A concentração de mercado -com espaço para um número menor de títulos, que são dirigidos ao público jovem e ocupam cada vez mais salas- foi aprofundada pela escassez de crédito, mas está relacionada também a um modelo de negócio que, inicialmente configurado nos anos 70, favorece a circulação de superproduções juvenis.
Personagens importantes na consolidação do cinema independente norte-americano a partir dos anos 90 protagonizam episódios ilustrativos dos novos tempos. "Che", de Steven Soderbergh, que obteve simbólica Palma de Ouro em Cannes com "Sexo, Mentiras e Videotape" (1989), quase não encontrou distribuidor nos EUA.
Lançada discretamente com uma verba de promoção de US$ 1 milhão (contra a média atual de US$ 37 milhões para um filme de estúdio), a cinebiografia de Ernesto Guevara arrecadou apenas US$ 1,7 milhão. O novo projeto de Soderbergh, "Moneyball", foi suspenso três dias antes do início das filmagens.
Nesse caso, os dados são ainda mais alarmantes: era um filme de grande estúdio (Sony) e estrelado por um astro (Brad Pitt), mas foi considerado de alto risco porque envolvia o uso de um estilo semidocumental que não seria "vendável". Descontente com o desempenho de seus dramas adultos recentes, a Universal suspendeu as atividades do departamento responsável por esses projetos.
Os irmãos Bob e Harvey Weinstein -que tornaram a produtora e distribuidora Miramax, hoje incorporada ao grupo Disney, um ícone da onda independente nos anos 90- tentam agora erguer a Weinstein Company, que se reestrutura, com a ajuda do escritório que cuidou da falência da Enron, para renegociar dívida de US$ 500 milhões.

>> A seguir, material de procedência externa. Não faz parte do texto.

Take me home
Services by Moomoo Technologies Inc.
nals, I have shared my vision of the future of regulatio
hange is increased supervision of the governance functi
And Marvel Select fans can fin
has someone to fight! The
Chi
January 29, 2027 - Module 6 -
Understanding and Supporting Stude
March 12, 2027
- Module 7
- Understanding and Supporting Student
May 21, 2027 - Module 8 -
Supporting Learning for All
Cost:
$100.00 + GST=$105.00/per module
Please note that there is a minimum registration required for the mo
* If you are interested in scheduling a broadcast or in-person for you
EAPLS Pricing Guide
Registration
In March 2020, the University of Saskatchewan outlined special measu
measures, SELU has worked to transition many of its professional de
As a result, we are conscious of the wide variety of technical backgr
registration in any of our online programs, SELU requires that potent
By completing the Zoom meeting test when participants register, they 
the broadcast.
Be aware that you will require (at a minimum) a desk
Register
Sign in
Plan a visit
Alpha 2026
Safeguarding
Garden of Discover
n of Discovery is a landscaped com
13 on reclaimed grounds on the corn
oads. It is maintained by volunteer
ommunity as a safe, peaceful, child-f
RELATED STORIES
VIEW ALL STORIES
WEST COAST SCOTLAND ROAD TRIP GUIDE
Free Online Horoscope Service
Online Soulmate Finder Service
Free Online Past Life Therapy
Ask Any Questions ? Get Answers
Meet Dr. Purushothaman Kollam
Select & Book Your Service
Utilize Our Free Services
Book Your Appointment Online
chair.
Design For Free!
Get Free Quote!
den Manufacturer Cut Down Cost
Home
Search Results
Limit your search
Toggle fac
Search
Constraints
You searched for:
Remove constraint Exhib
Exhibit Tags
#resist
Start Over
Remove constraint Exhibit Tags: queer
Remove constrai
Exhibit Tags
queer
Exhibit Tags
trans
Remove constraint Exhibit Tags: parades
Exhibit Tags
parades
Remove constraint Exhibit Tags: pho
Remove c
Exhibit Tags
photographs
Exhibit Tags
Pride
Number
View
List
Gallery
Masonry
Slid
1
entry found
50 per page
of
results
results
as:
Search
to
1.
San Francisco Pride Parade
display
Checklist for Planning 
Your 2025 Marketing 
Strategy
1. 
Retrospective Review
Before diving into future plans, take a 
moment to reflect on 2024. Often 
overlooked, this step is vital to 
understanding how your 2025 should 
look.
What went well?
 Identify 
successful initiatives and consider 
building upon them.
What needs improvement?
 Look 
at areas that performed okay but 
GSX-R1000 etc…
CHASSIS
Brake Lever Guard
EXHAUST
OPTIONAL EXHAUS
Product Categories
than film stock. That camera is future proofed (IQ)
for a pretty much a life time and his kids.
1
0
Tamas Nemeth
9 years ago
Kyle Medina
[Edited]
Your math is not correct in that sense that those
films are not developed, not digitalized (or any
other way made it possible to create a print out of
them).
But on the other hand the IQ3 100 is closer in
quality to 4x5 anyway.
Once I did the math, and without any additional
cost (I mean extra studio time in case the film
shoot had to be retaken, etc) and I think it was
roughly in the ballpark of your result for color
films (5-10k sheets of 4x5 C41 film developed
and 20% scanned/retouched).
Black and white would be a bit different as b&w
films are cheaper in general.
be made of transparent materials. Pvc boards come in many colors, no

"É um período de desafios para todos os que não fazem filmes para crianças ou para adultos que se comportam como crianças", afirma Rebecca Yeldham, diretora do Festival de Los Angeles, cuja última edição, realizada em junho, reuniu profissionais da indústria em painel chamado "O mundo como o conhecemos: acabou?".

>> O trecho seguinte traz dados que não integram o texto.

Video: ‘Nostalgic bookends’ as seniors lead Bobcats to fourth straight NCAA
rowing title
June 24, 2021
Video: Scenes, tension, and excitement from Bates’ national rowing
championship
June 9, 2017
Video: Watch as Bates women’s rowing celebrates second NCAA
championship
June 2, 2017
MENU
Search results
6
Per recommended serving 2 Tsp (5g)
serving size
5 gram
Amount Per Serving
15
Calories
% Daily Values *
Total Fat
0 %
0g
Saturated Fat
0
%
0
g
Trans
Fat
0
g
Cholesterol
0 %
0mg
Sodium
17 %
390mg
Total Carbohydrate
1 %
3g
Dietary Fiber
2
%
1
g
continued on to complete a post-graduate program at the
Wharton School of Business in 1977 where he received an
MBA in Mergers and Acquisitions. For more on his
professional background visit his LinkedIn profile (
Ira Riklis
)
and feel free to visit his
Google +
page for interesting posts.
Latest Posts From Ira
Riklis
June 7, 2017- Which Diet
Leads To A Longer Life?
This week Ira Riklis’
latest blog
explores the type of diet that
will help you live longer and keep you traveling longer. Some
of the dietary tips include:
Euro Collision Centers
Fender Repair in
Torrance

"Era inevitável que os anos de ouro do cinema independente terminariam. Como ocorreu de forma geral na economia dos EUA, a operação se tornou cheia de gorduras - muitos filmes sendo jogados no circuito, muitos filmes ruins "queimando" o espectador desavisado, custos crescentes."
O orçamento médio de um longa independente saltou de US$ 5 milhões "para duas ou três vezes mais", de acordo com Rebecca, e seus custos de lançamento subiram para "entre US$ 2 milhões e US$ 5 milhões", segundo o produtor Mark Gill, em virtude da necessidade de lutar pelo público contra superproduções e alternativas de lazer doméstico.
Ex-presidente da Miramax e atual diretor da produtora Film Department, Gill foi apelidado por colegas em Hollywood como "príncipe das trevas" por um diagnóstico sombrio do cenário independente feito em um simpósio do Festival de Los Angeles de 2008.
Na ocasião, Gill considerou que "o céu estava caindo" sobre a produção independente. "Quando fiz aquele discurso, fui acusado de ser muito negativo", lembra. "O tempo mostrou que eu fui otimista. As coisas ficaram um pouco piores do que eu havia imaginado."